Oui, en plongeon synchronisé à 10 m sur une série avec Benjamin Auffret. On a participé en février au Grand Prix final, un rendez-vous international à Rostock pour se qualifier pour la Coupe du monde à Tokyo en avril. Et là, on a fini 2e. On était en passe de se qualifier pour les JO de Tokyo et puis, tout s’est arrêté.
Prenez-vous cela comme un vrai coup d’arrêt ?
Non, on espère que tout sera décalé d’un an. Dans ma tête, je me dis autant prendre mon temps, surtout après une coupure de deux ans. J’ai monté une série en 3 mois, alors qu’il faut normalement plus d’un an. J’étais tout près de me qualifier, c’est génial. Bon, maintenant, j’ai un an pour me qualifier. À partir de septembre-octobre, on va de nouveau entrer dans un cursus olympique jusqu’à août. L’année de mes 30 ans, faire mes 3e JO (après Londres 2012 et Rio 2016) et ma première compétition Red Bull, cela aurait été vraiment cool mais ce n’est que partie remise.
Quand les premières compétitions sont-elles prévues ?
La première grosse échéance, c’est une étape de la Coupe du monde qualificative pour les JO en février 2021. Si les championnats de France ne sont pas organisés avant, j’irai participer à un championnat national en Ukraine ou en Angleterre.

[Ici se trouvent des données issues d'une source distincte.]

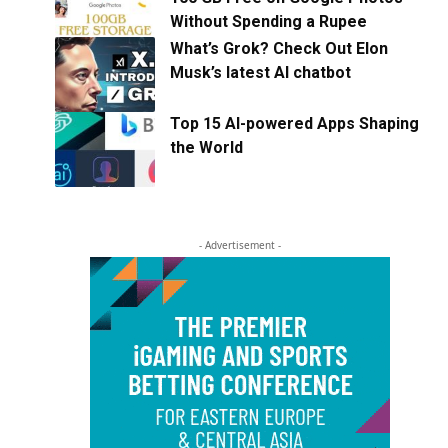
Without Spending a Rupee
What’s Grok? Check Out Elon
Musk’s latest AI chatbot
Top 15 AI-powered Apps Shaping
the World
- Advertisement -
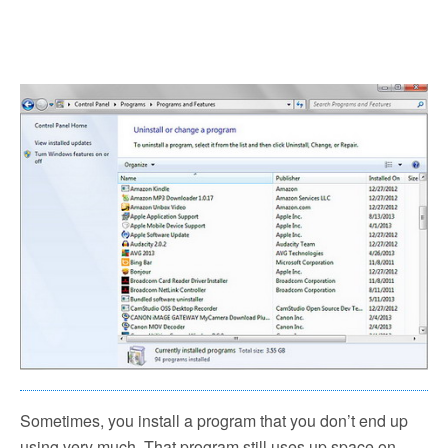
Sometimes, you install a program that you don’t end up
using very much. That program still uses up space on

Je reviens au high diving, plonger de 27 m, quel effet cela fait-il ?
Ça fait peur ! (il rit). Ce n’est pas du tout le même trip qu’à 3 m ou 10 m. On a un plongeon en tête et on ne doit pas se disperser. Si on se rate, on ne va pas s’en sortir avec un plat qui pique ou qui brûle. Le risque est beaucoup plus grand, c’est dangereux. Je me sers de mon expérience acquise depuis que j’ai commencé tout petit. Je crois que je suis plus conscient du danger aujourd’hui qu’avant. De là-haut, ça fait peur mais c’est tellement « ouf ». Il y a tellement de sensations que je suis vraiment curieux de savoir ce que je peux envoyer.
En quoi cela change techniquement et physiquement d’un plongeon à 3 ou 10 m ?
Techniquement, ce qui change surtout, c’est l’entrée dans l’eau avec les pieds : on réalise pour cela un barani, c’est-à-dire un salto avec une demi-vrille. Cela permet de toujours voir l’eau. C’est une technique de trampoliniste ou de gymnaste, j’ai dû l’apprendre. L’autre entrée, c’est la blind entry, on ne voit pas l’eau. C’est hyper dangereux, je ne le fais pas. Sur le plan physique, c’est plus violent mais on atterrit par les pieds donc on peut plus contenir l’impact que sur 10 m. D’autant qu’une fois qu’on a ouvert (la position), il reste entre 15 et 20 m pour contrôler la fin. Cela dure peut-être une seconde, c’est énorme.